▸ **Task**
Omit all pictures. Reproduce exactly the lines from the first line of the records below through the line with "Les Pratiques Écologiques dans les Galeries".

▸ **Given data**
== Segment start ==
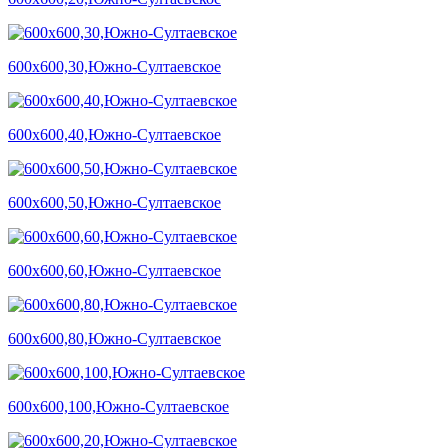
600х600,30,Южно-Султаевское
600х600,40,Южно-Султаевское
600х600,50,Южно-Султаевское
600х600,60,Южно-Султаевское
600х600,80,Южно-Султаевское
600х600,100,Южно-Султаевское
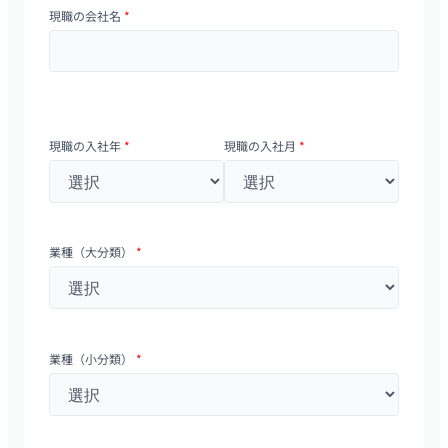
現職の会社名
*
現職の入社年
*
現職の入社月
*
業種（大分類）
*
業種（小分類）
*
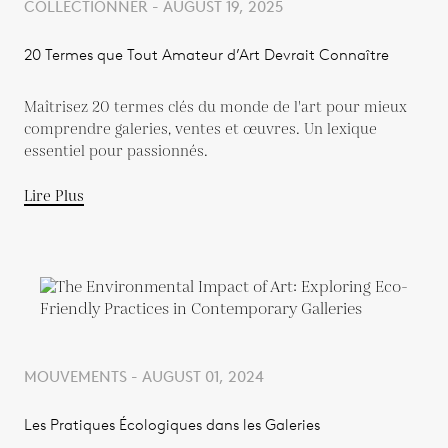
COLLECTIONNER - AUGUST 19, 2025
20 Termes que Tout Amateur d’Art Devrait Connaître
Maîtrisez 20 termes clés du monde de l'art pour mieux
comprendre galeries, ventes et œuvres. Un lexique
essentiel pour passionnés.
Lire Plus
MOUVEMENTS - AUGUST 01, 2024
Les Pratiques Écologiques dans les Galeries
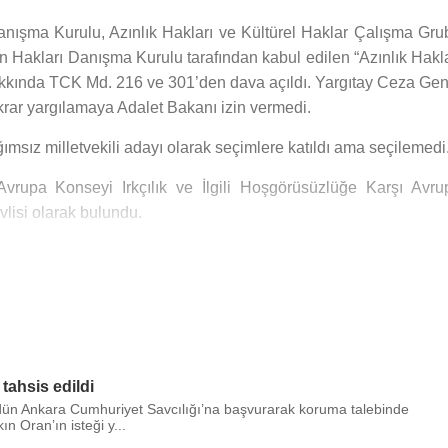
anışma Kurulu, Azınlık Hakları ve Kültürel Haklar Çalışma Gru
n Hakları Danışma Kurulu tarafından kabul edilen “Azınlık Hakla
akkında TCK Md. 216 ve 301’den dava açıldı. Yargıtay Ceza Gen
ekrar yargılamaya Adalet Bakanı izin vermedi.
ımsız milletvekili adayı olarak seçimlere katıldı ama seçilemedi
vrupa Konseyi Irkçılık ve İlgili Hoşgörüsüzlüğe Karşı Avru
lisi olarak bulundu.
ayramoğlu
,
Cengiz Aktar
ve bine aşkın aydın ile, Ermenilerd
kampanya ile ilgili yabancı gazetelere "1923'ten beri beynimi
m sistemimizden gelmektedir" demiştir.
zca bilmektedir.
r.Reşit Galip'in torunu olan Feyhan Hanım ile evlidir ve üç çoc
tahsis edildi
inde yaşamaktadır ve siyaset ile uğraşmaktadır.
 dün Ankara Cumhuriyet Savcılığı’na başvurarak koruma talebinde
 Oran’ın isteği y...
ükümeti tarafından açıklanan ve barış sürecini yönetecek olan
== Segment end ==
▸ **Worked solution**
600х600,30,Южно-Султаевское
600х600,40,Южно-Султаевское
600х600,50,Южно-Султаевское
600х600,60,Южно-Султаевское
600х600,80,Южно-Султаевское
600х600,100,Южно-Султаевское
現職の会社名
*
現職の入社年
*
現職の入社月
*
業種（大分類）
*
業種（小分類）
*
COLLECTIONNER - AUGUST 19, 2025
20 Termes que Tout Amateur d’Art Devrait Connaître
Maîtrisez 20 termes clés du monde de l'art pour mieux
comprendre galeries, ventes et œuvres. Un lexique
essentiel pour passionnés.
Lire Plus
MOUVEMENTS - AUGUST 01, 2024
Les Pratiques Écologiques dans les Galeries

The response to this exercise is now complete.